Despite the tonnage increase in consumer inventories, U.S. daily newspapers are holding 53 days of supply compared to the long-term average of 42 days, stated TD Newcrest in its Aug. 25 report.

Operating rates better
Mill operating rates improved both in the U.S. and in Canada, although much more in the U.S. Last month, U.S. newsprint mills had run at just 56%. That jumped to 78% in July, bringing the year-to-date rate to 73%. This compares with 95% for both periods in 2009.

In Canada, mills ran at 72% in July and 74% through the first seven months, both of which were down from the rates of 95% last July and 94% last January-July, the PPPC reported.

U.S. newsprint production was off 30.2% year-over-year in July, bringing the total year-to-date to 1.7 million tonnes, which was nearly one-third (32.3%) below a year ago. U.S. newsprint shipments fell in July by 31.2%, and were off 33.4% year-to-date, to 1.66 million tonnes, with overseas deliveries down 55.4% in July and off 49.5% year-to-date, both compared to year-earlier periods.

Canadian newsprint output dropped year-over-year by 32.5% in July and was off 26.8% through the first seven months, to 2.6 million tonnes.

Canadian shipments of newsprint in July were off by one-quarter (down 25.5%) versus a year ago, and the cumulative 2009 total through July was 2.5 million tonnes, which was down nearly 30% from a year ago, reported PPPC.

Exports of newsprint from Canada fell 36.4% in July, bringing the total through the first seven months to 739,000 tonnes, which was down 31.8% year-over-year.

Price erosion eases
With newsprint markets continuing to decline, though more slowly, prices have remained on a downward trend, but that is also moderating.
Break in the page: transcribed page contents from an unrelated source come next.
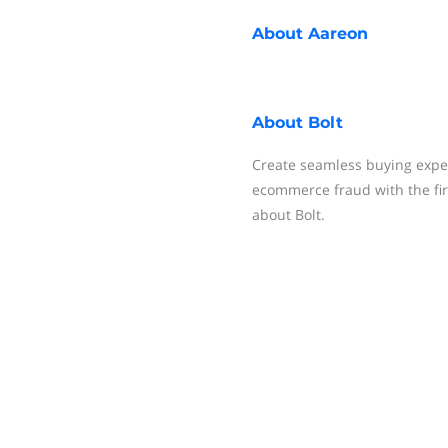
About
Aareon
About
Bolt
Create seamless buying expe
ecommerce fraud with the fi
about Bolt.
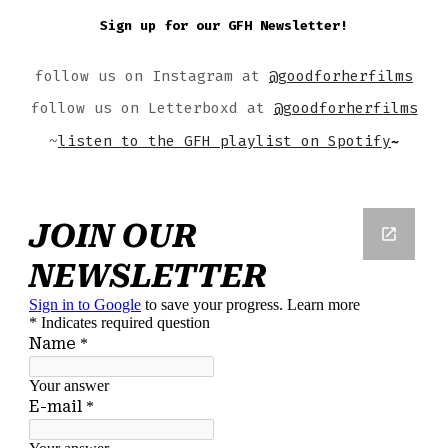
Sign up for our GFH Newsletter!
follow us on Instagram at
@goodforherfilms
follow us on Letterboxd at
@goodforherfilms
~
listen to the GFH playlist on Spotify
~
August newsprint prices were down a relatively moderate US$20/tonne, according to Deutsche Bank's Aug. 24 research note.

In its Aug. 25 report, TD Newcrest stated that current price of $435 per tonne for 30-lb newsprint selling in the U.S. is below cash costs for most producers.
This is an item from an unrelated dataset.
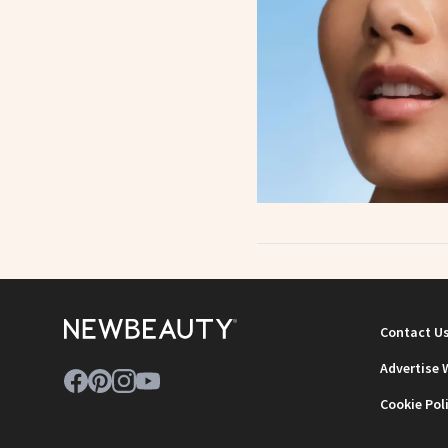
Contact U
Advertise 
Cookie Pol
Market analysts have said that more newsprint capacity will have to be closed permanently for the market to firm. It is suspected that producers are waiting for AbitibiBowater Inc.'s reorganization plan, which could include up to 1 million tonnes of newsprint closures in Canada, stated TD Newcrest.

In the meantime, a substantial amount of downtime is being taken. AbitibiBowater plans to take 250,000-300,000 tonnes out of production per quarter in second-half 2009. This includes the indefinite shutdown of two newsprint machines at its Thunder Bay, Ontario, mill.

In the third quarter, an estimated 750,000 tonnes of newsprint downtime is planned by North American producers, including Catalyst Paper Corp., Tembec Inc., Kruger Inc., as well as AbitibiBowater, reported TD Newcrest.